## WORK TASK
Examine each line of the data. Copy those that contain the string "Chats".

Document layout analysis data
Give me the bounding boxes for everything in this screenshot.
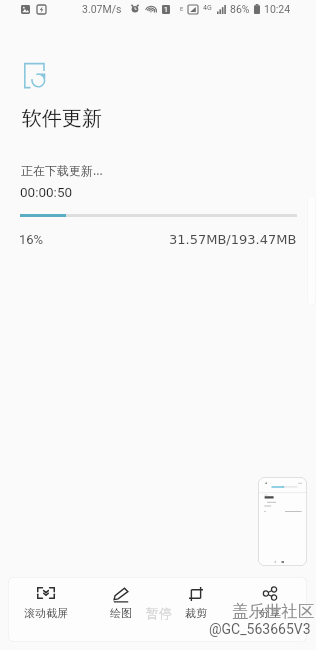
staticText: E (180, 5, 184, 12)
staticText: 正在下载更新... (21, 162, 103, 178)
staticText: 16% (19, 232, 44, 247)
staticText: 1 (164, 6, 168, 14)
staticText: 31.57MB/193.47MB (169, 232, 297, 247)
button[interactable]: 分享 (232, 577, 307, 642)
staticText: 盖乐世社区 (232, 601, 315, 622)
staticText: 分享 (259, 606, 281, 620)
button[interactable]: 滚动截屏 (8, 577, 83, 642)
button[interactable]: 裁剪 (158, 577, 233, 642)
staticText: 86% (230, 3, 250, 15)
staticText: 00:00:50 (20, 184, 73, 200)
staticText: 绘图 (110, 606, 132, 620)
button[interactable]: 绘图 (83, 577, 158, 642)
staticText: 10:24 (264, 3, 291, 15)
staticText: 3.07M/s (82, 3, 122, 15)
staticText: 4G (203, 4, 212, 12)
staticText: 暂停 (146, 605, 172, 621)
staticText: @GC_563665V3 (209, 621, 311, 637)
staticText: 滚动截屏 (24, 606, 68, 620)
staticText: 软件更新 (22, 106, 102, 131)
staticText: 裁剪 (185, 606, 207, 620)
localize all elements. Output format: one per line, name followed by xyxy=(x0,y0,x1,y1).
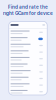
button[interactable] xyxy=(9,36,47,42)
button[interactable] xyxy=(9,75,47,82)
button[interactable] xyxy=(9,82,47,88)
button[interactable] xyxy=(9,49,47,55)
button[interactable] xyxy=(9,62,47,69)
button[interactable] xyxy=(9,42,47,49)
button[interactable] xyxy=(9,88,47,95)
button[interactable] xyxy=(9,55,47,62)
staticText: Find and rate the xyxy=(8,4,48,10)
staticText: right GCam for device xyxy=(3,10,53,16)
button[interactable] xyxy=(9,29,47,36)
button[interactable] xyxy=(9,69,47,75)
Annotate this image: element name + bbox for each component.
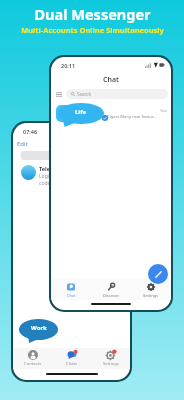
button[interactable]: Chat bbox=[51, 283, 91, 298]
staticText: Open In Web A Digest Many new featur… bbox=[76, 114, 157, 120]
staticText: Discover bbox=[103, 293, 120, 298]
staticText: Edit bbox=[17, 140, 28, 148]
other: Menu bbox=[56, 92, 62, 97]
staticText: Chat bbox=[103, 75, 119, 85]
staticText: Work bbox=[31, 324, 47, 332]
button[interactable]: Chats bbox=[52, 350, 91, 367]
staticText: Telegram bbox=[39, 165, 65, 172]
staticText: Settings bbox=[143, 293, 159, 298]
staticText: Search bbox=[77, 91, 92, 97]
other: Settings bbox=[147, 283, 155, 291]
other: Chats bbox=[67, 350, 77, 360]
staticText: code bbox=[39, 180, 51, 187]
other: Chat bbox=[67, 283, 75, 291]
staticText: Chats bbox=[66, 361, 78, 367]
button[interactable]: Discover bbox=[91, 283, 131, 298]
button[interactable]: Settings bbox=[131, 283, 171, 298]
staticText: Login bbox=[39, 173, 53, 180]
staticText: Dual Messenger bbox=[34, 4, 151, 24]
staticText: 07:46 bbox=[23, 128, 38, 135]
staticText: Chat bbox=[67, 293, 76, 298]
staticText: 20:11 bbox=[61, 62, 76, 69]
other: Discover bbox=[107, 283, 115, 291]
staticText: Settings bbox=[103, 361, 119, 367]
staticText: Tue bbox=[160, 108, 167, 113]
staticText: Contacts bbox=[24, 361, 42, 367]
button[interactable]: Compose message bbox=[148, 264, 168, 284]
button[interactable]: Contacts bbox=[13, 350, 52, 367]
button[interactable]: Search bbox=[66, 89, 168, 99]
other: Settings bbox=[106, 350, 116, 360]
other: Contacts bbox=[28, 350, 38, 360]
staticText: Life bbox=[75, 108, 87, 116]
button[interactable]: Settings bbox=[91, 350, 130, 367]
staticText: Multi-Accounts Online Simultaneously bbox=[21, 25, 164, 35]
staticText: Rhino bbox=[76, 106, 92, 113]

---

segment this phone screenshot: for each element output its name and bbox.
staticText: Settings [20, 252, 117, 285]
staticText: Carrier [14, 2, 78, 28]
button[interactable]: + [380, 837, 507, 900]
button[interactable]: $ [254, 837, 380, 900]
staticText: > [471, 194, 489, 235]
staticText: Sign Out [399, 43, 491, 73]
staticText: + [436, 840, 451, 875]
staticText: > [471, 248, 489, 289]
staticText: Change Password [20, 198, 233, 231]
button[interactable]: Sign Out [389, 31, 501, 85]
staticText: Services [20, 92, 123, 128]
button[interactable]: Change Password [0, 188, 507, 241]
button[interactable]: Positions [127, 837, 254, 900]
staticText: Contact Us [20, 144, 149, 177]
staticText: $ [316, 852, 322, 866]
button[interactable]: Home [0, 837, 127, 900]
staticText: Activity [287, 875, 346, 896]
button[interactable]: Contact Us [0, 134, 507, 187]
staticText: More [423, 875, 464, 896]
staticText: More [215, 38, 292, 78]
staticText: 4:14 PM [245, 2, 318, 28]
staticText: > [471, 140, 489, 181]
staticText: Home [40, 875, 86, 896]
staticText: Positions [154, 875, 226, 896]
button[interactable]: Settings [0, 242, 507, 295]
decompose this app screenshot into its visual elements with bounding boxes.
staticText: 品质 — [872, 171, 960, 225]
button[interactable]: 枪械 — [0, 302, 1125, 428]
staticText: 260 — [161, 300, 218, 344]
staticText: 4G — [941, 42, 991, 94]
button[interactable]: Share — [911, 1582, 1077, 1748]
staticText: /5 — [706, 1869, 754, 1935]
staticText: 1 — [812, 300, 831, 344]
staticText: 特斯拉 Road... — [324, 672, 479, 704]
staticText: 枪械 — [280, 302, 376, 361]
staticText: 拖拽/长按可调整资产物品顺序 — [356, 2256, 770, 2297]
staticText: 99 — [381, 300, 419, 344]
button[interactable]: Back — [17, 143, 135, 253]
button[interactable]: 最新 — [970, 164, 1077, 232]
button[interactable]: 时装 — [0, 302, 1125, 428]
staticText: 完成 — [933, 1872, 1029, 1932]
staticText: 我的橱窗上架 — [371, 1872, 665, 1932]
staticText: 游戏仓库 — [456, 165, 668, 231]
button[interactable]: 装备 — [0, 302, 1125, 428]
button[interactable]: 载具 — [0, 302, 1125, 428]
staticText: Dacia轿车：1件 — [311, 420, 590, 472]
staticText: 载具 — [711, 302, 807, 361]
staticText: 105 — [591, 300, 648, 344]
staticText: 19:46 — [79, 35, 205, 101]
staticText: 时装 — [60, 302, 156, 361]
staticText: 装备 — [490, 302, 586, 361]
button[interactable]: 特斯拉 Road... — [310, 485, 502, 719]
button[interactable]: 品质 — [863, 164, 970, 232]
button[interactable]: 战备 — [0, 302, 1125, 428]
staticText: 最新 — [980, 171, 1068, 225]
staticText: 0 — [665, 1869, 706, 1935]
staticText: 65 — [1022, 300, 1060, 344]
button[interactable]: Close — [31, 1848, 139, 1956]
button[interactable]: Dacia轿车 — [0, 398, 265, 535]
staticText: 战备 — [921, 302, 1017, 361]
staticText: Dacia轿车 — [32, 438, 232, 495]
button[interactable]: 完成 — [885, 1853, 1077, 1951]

--

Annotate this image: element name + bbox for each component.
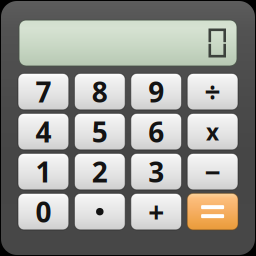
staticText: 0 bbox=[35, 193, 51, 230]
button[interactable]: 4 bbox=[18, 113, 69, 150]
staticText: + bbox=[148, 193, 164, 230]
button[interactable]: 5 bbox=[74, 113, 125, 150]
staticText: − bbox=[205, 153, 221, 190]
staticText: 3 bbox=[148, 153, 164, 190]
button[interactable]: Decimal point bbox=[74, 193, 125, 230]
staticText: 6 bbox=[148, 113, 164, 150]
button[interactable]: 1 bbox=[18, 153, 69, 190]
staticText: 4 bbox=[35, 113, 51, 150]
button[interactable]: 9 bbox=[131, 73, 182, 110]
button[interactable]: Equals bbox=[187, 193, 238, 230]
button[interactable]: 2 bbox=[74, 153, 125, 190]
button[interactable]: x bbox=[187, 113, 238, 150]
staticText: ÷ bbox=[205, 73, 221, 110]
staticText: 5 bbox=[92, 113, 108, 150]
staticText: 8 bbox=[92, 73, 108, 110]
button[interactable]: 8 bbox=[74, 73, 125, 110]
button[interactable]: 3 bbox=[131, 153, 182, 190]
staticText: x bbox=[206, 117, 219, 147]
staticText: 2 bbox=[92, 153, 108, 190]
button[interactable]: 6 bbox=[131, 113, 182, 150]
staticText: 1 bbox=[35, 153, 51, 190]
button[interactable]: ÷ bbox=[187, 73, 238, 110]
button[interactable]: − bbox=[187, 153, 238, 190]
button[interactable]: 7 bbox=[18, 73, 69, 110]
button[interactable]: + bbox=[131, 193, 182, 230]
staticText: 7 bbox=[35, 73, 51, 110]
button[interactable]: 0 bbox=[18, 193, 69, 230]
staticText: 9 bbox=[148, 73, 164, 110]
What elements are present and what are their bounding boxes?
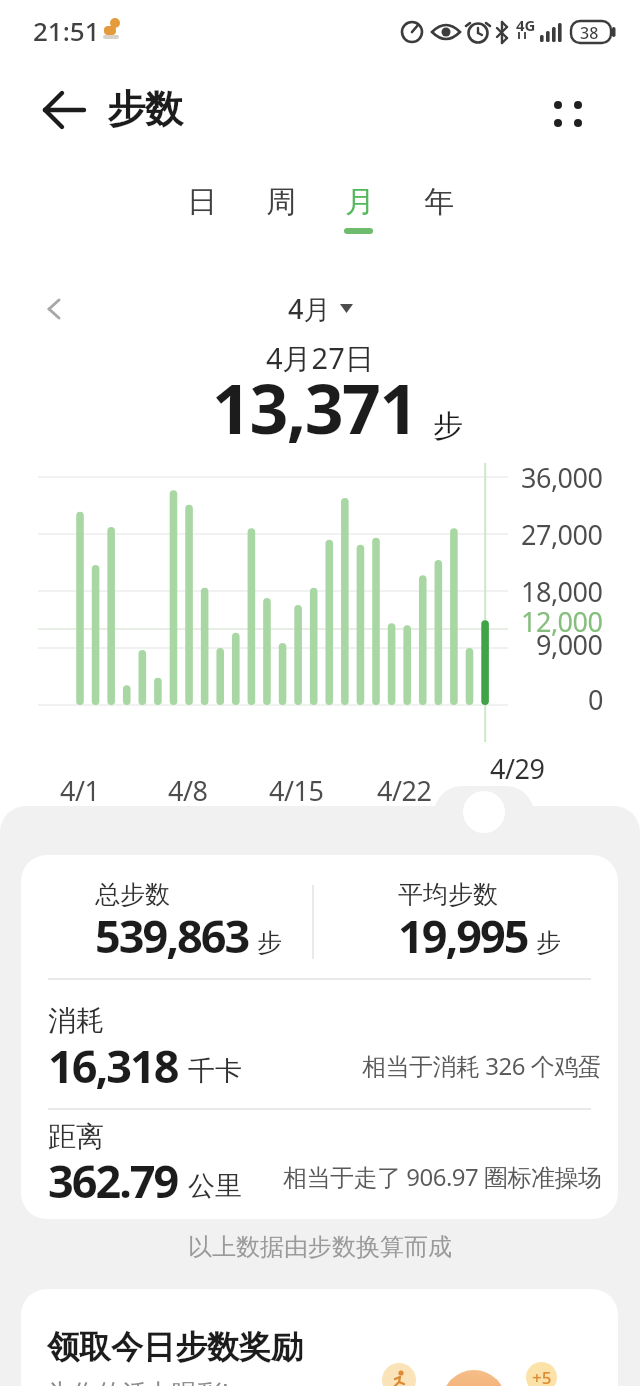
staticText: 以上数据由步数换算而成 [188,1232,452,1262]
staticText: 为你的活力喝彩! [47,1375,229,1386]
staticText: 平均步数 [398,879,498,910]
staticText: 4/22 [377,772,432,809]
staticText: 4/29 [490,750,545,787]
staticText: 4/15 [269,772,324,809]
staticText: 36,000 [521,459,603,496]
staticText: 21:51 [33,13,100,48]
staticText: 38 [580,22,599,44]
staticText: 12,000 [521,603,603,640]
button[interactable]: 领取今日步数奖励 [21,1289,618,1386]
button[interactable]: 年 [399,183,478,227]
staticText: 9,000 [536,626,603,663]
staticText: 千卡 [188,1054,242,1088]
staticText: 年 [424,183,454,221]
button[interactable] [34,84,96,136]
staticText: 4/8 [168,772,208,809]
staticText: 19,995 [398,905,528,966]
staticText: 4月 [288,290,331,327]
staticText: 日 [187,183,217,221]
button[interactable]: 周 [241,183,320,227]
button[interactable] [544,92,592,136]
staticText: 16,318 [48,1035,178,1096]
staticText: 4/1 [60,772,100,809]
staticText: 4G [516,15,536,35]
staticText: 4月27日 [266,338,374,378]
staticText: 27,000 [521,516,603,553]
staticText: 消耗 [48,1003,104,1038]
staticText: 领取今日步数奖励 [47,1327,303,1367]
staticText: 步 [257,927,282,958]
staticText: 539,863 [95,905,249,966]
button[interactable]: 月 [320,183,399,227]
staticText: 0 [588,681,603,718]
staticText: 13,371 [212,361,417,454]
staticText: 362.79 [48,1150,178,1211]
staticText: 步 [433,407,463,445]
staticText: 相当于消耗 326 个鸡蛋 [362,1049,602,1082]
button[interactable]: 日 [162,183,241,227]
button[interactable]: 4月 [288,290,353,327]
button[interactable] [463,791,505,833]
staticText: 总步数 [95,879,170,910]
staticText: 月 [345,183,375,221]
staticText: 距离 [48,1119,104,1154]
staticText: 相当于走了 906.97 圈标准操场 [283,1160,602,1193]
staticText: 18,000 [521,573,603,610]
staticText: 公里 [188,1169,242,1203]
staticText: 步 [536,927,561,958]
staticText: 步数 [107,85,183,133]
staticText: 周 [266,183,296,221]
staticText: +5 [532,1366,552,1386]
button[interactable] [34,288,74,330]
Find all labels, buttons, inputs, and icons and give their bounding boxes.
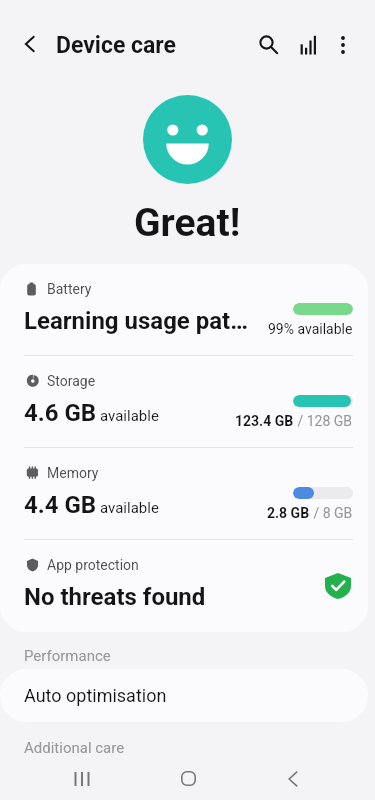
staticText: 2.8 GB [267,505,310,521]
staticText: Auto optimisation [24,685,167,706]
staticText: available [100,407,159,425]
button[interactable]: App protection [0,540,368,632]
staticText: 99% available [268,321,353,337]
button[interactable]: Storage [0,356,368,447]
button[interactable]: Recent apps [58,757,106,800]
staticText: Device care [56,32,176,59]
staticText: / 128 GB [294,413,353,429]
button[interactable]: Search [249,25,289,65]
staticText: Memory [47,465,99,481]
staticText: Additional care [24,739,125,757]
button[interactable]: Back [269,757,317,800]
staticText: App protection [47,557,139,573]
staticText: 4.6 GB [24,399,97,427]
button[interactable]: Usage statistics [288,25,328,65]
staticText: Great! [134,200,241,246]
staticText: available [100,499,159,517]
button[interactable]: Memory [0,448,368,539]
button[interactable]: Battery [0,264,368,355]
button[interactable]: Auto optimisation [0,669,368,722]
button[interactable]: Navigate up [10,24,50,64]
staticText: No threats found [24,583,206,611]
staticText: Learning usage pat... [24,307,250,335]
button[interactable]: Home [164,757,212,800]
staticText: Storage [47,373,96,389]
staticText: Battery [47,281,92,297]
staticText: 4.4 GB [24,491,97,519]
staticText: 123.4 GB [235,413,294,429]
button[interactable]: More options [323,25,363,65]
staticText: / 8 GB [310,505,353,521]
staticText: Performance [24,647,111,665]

## ANSWER TO THIS PROBLEM
button[interactable]: Chats bbox=[52, 350, 91, 367]
other: Chats bbox=[67, 350, 77, 360]
staticText: Chats bbox=[66, 361, 78, 367]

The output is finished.